Uns mil quilômetros de asfalto separam Porto Alegre do consulado ianque mais próximo: São Paulo. Esta viagem toma tempo e dinheiro de Gregório. Dinheiro que Gregório poderia usar para engordar a bagagem de volta com mimos e penduricalhos do Mickey Mouse. Gregório calcula despender uns dois mil reais, entre passagens e estadia, para que ele, a mulher e o filho recebam as bênçãos do almofadinha consular de plantão.
Corre à miúda que mister Bush troca confidências com um bovino do seu rebanho e que este, entre mugidos e porções de feno, aconselhou o patrão a endurecer ainda mais com os fãs do ratinho Mickey.
Seguindo religiosamente os conselhos do seu bovídeo, mister Bush ordenou ao serviço de imigração que identifique digitalmente e fotografe todo proletário que se arvorar a deixar uns trocos nos seus domínios.

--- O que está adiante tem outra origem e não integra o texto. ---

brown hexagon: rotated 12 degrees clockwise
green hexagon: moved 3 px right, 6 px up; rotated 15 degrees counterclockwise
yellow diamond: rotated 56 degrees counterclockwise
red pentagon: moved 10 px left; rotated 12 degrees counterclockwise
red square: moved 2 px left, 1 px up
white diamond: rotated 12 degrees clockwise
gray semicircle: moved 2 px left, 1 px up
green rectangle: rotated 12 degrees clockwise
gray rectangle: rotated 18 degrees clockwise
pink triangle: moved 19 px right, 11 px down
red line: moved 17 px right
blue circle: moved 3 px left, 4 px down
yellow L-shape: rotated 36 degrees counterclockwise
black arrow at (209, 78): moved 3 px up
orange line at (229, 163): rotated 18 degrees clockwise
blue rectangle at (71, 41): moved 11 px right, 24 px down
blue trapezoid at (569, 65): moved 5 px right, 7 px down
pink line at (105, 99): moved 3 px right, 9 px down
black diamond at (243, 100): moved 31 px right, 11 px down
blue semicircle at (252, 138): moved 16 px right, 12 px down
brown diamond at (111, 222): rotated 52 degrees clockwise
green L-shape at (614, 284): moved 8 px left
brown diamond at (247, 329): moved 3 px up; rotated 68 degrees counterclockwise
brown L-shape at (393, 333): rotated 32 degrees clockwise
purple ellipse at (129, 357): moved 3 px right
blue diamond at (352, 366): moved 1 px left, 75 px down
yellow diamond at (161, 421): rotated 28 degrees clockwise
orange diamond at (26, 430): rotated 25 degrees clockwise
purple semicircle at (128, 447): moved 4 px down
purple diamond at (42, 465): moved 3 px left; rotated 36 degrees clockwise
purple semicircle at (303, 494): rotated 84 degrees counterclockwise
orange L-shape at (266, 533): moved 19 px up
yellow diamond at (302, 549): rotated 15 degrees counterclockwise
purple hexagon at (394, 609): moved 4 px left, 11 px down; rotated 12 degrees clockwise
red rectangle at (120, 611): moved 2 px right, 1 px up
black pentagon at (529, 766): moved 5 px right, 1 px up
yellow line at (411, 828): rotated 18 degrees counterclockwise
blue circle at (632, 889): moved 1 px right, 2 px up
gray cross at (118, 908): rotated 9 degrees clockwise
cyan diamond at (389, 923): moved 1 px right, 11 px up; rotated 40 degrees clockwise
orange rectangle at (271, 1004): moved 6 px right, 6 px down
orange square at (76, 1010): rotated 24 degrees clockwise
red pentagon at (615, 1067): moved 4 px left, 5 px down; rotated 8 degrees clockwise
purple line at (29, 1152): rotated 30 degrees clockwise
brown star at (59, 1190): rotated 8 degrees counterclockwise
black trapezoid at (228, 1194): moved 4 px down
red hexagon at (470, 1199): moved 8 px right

Mister Bush é ganancioso, além da gaita turística ele quer a marca do dedão e o retrato da plebe rude.
O gaúcho Gregório tem um compatriota mato-grossense que quer mostrar a mister Bush que temos mais que bananas nestes trópicos.
O magistrado federal Julier Sebastião da Silva, invocando o princípio jurídico da reciprocidade, mandou que os súditos de mister Bush tenham igual tratamento ao entrar em território brasileiro. Igual é modo de dizer, enquanto o serviço deles é rico, rápido, eletrônico e asséptico, o nosso é pobre, moroso, manual e lambuzado. Paciência, o gaúcho Gregório diria: cada bagual se vira com a potra que tem.
Enquanto presidentes se aconselham com quadrúpedes e magistrados lavam a alma dos humilhados, nosso turista dos pampas faz galhofa com os hábitos americanos: —Bah, tchê, vou porque o guri insiste, mas esta coisa de churrasquear com hambúrguer e salsicha é coisa de pelotense enrustido.